■ Material for the task ■
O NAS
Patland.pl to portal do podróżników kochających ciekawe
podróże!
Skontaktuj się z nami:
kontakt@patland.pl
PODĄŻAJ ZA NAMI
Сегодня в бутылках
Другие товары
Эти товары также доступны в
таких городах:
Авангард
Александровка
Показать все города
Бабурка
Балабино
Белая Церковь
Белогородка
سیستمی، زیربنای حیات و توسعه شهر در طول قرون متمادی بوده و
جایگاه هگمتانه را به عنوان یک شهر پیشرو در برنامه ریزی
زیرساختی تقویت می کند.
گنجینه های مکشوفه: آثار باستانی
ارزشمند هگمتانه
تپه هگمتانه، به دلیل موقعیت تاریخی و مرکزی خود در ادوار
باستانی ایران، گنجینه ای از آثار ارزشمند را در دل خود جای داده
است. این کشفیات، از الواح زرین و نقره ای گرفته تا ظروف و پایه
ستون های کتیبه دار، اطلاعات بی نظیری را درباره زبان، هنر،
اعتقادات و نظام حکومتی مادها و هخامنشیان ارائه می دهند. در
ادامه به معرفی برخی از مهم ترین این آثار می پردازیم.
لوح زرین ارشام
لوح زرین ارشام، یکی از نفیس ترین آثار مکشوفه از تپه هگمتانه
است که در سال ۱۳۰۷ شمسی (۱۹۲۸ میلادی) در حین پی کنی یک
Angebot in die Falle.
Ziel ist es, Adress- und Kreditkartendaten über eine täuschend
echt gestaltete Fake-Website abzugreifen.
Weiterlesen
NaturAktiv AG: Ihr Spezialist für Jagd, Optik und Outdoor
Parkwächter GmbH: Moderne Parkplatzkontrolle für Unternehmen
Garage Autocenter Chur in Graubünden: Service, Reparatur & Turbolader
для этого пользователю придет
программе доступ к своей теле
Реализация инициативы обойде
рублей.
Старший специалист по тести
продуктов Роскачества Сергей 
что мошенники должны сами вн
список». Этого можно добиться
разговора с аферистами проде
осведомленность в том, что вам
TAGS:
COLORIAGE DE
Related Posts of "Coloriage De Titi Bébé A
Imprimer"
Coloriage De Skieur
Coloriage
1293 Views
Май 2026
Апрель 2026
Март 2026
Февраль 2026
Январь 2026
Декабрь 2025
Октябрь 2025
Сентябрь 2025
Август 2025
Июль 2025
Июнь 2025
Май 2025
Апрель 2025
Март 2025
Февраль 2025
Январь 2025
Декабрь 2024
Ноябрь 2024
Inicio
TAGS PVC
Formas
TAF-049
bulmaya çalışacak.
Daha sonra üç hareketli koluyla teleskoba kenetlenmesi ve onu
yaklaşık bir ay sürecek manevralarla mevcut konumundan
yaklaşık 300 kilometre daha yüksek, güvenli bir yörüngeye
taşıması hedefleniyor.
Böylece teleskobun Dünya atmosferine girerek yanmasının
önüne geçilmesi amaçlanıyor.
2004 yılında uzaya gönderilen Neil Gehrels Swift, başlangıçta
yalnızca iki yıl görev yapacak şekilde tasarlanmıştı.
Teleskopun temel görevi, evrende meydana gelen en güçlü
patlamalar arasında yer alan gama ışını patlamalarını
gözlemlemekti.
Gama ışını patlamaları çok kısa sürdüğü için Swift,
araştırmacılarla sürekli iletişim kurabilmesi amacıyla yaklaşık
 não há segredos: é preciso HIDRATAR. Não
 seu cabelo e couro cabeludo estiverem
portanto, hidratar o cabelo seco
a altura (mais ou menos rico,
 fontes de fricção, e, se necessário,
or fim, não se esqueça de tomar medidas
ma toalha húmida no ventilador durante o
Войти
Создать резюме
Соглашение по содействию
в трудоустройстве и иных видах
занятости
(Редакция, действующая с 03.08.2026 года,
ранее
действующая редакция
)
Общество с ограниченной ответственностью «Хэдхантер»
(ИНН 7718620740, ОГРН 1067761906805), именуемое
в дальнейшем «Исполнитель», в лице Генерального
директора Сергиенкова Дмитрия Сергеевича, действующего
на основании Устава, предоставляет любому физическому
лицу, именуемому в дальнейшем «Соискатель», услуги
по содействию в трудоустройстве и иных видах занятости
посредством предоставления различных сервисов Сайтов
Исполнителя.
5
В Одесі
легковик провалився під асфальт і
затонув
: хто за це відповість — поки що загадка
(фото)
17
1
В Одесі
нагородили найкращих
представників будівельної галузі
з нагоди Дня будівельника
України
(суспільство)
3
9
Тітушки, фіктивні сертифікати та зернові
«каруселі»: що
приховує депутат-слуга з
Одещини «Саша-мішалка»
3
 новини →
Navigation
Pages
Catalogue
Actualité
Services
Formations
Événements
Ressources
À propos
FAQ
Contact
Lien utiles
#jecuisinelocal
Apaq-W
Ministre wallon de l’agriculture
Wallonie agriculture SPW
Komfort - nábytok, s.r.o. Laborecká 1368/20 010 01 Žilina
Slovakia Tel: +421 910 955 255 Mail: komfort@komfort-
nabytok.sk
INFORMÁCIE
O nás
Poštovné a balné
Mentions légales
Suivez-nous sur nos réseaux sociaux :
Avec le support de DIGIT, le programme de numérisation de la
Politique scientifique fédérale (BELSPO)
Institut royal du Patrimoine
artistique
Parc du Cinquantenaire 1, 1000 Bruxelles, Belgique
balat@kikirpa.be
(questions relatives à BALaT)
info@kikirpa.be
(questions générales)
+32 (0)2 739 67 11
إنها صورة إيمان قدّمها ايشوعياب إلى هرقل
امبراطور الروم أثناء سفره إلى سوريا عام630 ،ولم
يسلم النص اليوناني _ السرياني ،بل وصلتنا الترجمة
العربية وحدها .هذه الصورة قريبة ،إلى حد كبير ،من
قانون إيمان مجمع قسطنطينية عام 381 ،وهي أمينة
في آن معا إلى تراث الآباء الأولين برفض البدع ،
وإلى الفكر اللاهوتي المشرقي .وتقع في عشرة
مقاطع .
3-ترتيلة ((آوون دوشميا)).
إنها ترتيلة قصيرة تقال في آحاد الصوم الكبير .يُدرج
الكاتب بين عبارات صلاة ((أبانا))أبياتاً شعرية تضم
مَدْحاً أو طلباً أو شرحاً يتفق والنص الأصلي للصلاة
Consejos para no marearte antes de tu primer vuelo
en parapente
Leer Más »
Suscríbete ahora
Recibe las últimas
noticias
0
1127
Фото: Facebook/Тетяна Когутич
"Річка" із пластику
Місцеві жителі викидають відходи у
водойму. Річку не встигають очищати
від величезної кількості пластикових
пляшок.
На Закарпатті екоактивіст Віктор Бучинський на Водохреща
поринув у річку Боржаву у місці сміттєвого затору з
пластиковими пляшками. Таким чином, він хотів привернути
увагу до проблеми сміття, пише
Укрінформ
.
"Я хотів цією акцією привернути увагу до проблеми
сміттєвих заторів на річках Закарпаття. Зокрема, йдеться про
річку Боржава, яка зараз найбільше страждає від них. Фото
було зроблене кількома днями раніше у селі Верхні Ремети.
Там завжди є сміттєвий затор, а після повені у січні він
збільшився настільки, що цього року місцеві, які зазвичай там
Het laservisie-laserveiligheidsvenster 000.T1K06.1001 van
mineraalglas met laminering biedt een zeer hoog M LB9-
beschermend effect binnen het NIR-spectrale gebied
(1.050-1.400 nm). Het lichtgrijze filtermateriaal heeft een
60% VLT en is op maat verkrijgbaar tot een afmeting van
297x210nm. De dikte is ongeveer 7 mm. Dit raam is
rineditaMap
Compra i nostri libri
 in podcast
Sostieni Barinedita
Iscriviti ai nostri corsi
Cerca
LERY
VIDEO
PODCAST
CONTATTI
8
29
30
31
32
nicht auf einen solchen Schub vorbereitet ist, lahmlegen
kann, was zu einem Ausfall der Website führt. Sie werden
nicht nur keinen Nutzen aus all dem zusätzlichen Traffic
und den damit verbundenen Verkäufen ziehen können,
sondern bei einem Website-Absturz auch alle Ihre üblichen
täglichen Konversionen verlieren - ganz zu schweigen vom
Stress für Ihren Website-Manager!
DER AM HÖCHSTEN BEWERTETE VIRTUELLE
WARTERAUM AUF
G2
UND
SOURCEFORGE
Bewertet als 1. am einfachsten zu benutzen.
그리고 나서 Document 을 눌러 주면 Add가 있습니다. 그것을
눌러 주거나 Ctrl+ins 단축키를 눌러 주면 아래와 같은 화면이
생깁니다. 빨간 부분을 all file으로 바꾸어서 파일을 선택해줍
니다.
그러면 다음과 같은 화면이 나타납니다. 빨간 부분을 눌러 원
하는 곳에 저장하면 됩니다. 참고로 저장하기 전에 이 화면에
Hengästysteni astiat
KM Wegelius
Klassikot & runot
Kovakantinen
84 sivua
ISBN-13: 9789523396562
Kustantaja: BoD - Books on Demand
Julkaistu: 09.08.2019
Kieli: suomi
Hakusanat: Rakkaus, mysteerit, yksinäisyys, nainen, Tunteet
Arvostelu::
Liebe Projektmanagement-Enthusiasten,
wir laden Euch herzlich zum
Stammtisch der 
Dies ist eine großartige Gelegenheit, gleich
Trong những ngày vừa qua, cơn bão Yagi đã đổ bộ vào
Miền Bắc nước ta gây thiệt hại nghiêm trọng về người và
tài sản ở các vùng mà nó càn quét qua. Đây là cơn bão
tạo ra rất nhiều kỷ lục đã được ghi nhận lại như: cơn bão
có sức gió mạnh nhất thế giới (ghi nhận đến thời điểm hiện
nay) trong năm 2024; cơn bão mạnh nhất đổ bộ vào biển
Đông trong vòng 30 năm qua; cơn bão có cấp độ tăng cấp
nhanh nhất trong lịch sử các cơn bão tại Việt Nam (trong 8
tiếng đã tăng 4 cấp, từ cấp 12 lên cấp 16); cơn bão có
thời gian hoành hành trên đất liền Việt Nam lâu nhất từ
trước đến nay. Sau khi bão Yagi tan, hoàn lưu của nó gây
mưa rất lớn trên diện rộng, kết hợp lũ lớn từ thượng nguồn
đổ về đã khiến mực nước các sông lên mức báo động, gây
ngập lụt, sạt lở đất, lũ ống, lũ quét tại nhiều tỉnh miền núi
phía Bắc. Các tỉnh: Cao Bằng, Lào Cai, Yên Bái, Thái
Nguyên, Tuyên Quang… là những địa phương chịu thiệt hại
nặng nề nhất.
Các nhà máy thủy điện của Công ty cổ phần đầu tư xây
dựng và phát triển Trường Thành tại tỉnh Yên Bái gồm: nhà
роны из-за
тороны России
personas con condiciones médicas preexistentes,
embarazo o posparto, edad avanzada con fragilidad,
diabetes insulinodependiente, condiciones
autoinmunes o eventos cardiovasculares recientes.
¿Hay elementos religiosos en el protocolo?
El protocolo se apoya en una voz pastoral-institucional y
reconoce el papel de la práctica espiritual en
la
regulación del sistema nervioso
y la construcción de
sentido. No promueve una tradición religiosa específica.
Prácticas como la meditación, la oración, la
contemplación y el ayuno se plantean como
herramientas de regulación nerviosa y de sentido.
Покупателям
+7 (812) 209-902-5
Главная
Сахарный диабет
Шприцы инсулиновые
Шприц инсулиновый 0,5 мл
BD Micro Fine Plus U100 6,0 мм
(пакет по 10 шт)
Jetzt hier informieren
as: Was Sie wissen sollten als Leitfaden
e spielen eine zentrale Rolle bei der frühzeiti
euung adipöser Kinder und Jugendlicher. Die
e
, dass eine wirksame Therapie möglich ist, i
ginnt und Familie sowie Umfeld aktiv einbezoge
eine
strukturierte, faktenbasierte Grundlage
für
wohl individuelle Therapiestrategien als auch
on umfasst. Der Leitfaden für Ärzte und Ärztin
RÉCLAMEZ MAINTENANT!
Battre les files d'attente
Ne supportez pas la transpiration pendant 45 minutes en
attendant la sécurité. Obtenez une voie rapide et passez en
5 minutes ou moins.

■ Work instructions ■
Copy out each line of the entries that holds "ارشام".

■ Exercise answer ■
لوح زرین ارشام
لوح زرین ارشام، یکی از نفیس ترین آثار مکشوفه از تپه هگمتانه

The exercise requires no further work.